La resurrección de Jesús y la resurrección de los muertos es uno de los platos fuertes del dogma. Lo es también para mí, vaya por delante; pero no solo porque lo diga el dogma, sino por otras razones.
Me gustaría hacer algunas puntualizaciones sobre estas verdades de fe, estimando muy débil el hecho de tener que seguir recurriendo al dogma para mantenerlas.
En primer lugar, me gustaría decir que considero muy poco a la palabra “resurrección”. La idea que todos tenemos sobre lo que este concepto significa está en la línea de una persona que ha muerto -según las garantías médicas y todo lo demás que científicamente queráis añadir- y que después vuelve a la vida de la misma manera que lo había hecho hasta el momento antes de haber ocurrido el fatal desenlace.
Es verdad que en el Evangelio de San Juan aparece el pasaje donde Jesús resucita a Lázaro después de llevar cuatro días muerto: “Entonces dijo Jesús: ‘Quitad la losa’. Pero Marta, la hermana del que había muerto, le replicó: ‘Señor, ya huele mal, porque lleva cuatro días muerto” (Ju. 11,1-45). Bien, yo aquí no voy a entrar, porque desconozco todo el contexto en que aparece dicho pasaje. Siempre he creído que el hecho de que Juan lo narre puede deberse más a una catequesis sobre la vida definitiva y en plenitud que a otra cosa; pero no deja de ser una opinión personal.
Me gustaría decir en este sentido dos cosas muy concretas. En primer lugar, creo en la resurrección de Jesús y en la resurrección de los muertos, a pesar de no gustarme dicho concepto, sencillamente porque me fío de Jesús: “Yo soy la resurrección y la vida” le dice él mismo a Marta, la hermana de Lázaro, en el pasaje citado anteriormente. Me da igual el cómo y el de qué manera; pero, si para ponernos de acuerdo, es necesario utilizar la palabra “resurrección”, bienvenida sea. Me fío de Jesús en este caso, porque tengo razones para hacerlo, pues en otros momentos lo he hecho y he experimentado que no me ha fallado. Me refiero, por ejemplo, a que cuando he intentado vivir conforme al proyecto de las Bienaventuranzas he conseguido ser feliz. También él lo dijo en este caso: “Felices los…”. Por tanto, no solamente no tengo motivos para dudar cuando dice “Yo soy la resurrección y la vida”, sino que me produce la misma certeza que en el caso anterior.
En segundo lugar, ¿por qué considero que el vocablo resurrección no es para mí el más acertado? Si nos adentramos en San Pablo, nos encontramos con que dice, textualmente, que “el amor no pasa nunca” (1Cor. 13). Yo diría que no solamente no pasa nunca, no tiene fecha de caducidad sino que, una vez desaparecidos los condicionantes, como son el tiempo y el espacio o, lo que es lo mismo, la materia, que provocan que el amor tenga unos límites, queramos o no, pervive para siempre en la máxima expresión que desborda lo que nuestra capacidad mental es capaz de alcanzar, precisamente por estar sometida ésta a las categorías humanas que acabo de mencionar hace un momento.

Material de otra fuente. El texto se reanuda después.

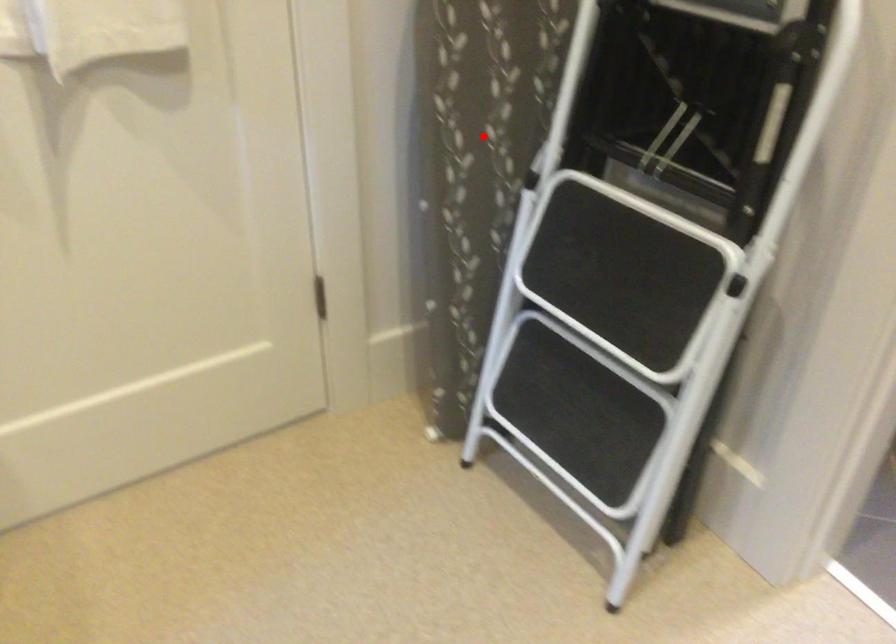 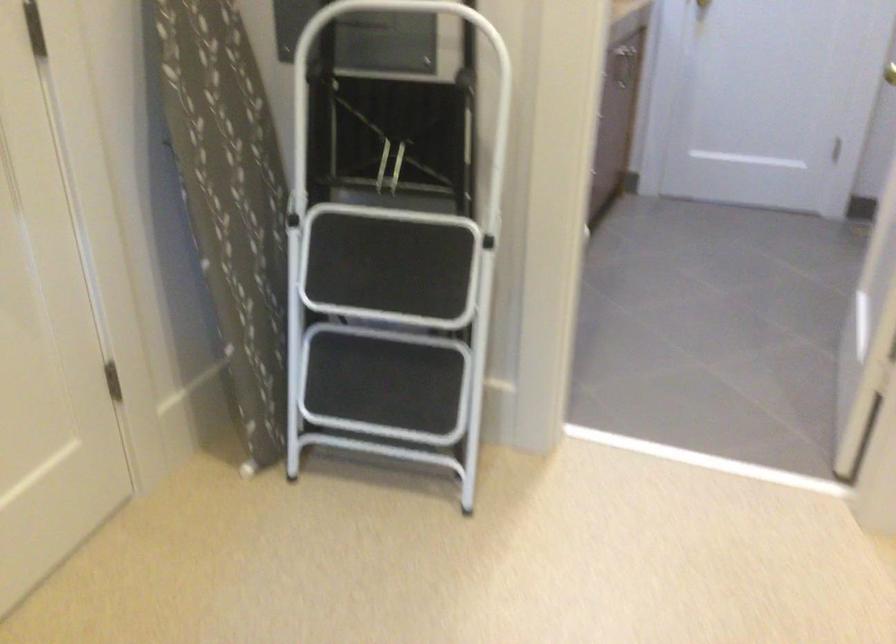 Question: I am providing you with two images of the same scene from different viewpoints. A red point is shown in image1. For the corresponding object point in image2, is it positioned nearer or farther from the camera?

Choices:
 (A) Nearer
 (B) Farther

Answer: (B)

Por tanto, para mí el resucitar no consiste en volver a la vida (“nadie ha vuelto”, hemos oído en tantas ocasiones), sino en despojarnos de aquello que nos limita para asumir la plenitud y la infinitud de ese Dios que San Juan define como “amor” (1Ju 4,8). Resucitar, por tanto, no consistiría en otra cosa sino en dejar para siempre la dimensión, más o menos grande, de egoísmo, entre otros defectos y limitaciones, que cada persona puede llevar dentro de sí misma, para entrar de manera definitiva en la dimensión de un amor ilimitado e infinito. Precisamente por ello no necesito del dogma, sino mucha confianza en un Jesús, cuyas palabras y acciones sobre Dios están en la línea de un Padre-Madre cuya esencia es el amor que le lleva a transformar en amor para siempre y sin límites a toda criatura que ha dejado de existir físicamente.